Your task
From the records below, copy the lines that include "udlandet".
*** Opening of Given records ***
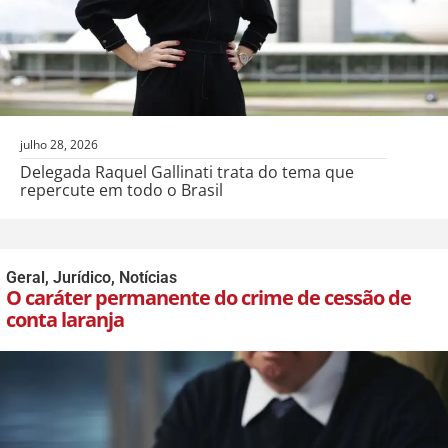
julho 28, 2026
Delegada Raquel Gallinati trata do tema que
repercute em todo o Brasil
Geral
,
Jurídico
,
Notícias
O caráter permanente do crime de cessão de
conta laranja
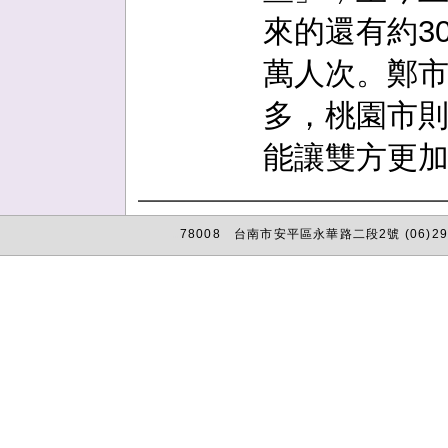
來的還有約3
萬人次。鄭
多，桃園市
能讓雙方更
78008 台南市安平區永華路二段2號 (06)29
:::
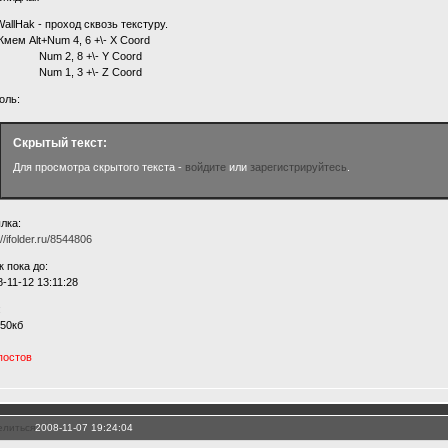
WallHak - проход сквозь текстуру.
м Alt+Num 4, 6 +\- X Coord
m 2, 8 +\- Y Coord
m 1, 3 +\- Z Coord
оль:
Скрытый текст:
Для просмотра скрытого текста -
войдите
или
зарегистрируйтесь
.
лка:
://ifolder.ru/8544806
к пока до:
-11-12 13:11:28
:
.50кб
 постов
елиться
2008-11-07 19:24:04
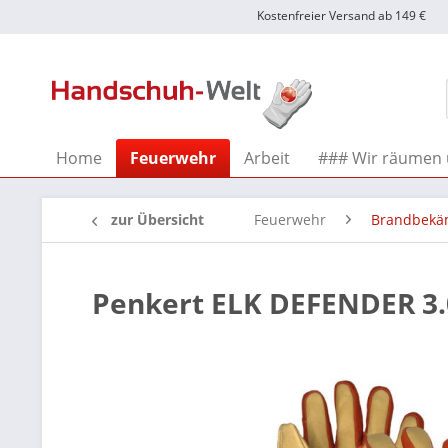
Kostenfreier Versand ab 149 €
Home
Feuerwehr
Arbeit
### Wir räumen 
zur Übersicht
Feuerwehr
Brandbekä
Penkert ELK DEFENDER 3.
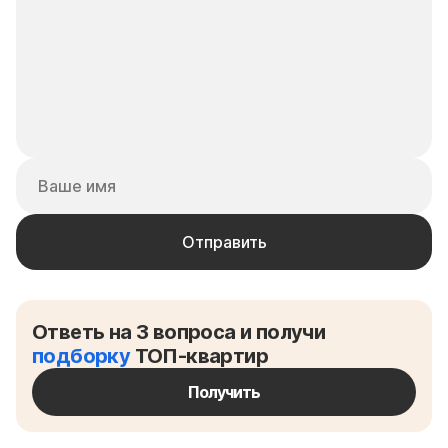
Ответь на 3 вопроса и получи
подборку
ТОП-квартир
Получить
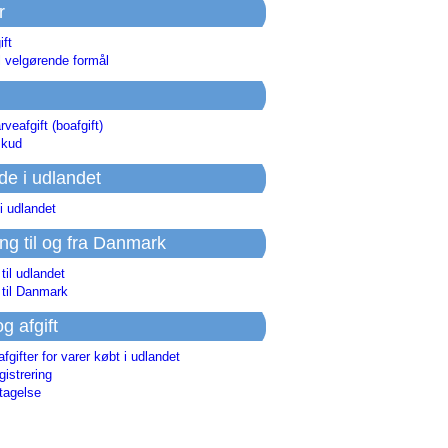
r
ift
l velgørende formål
rveafgift (boafgift)
skud
de i udlandet
i udlandet
ing til og fra Danmark
 til udlandet
 til Danmark
og afgift
afgifter for varer købt i udlandet
istrering
tagelse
*** Close of Given records ***
The completed task
de i udlandet
i udlandet
 til udlandet
afgifter for varer købt i udlandet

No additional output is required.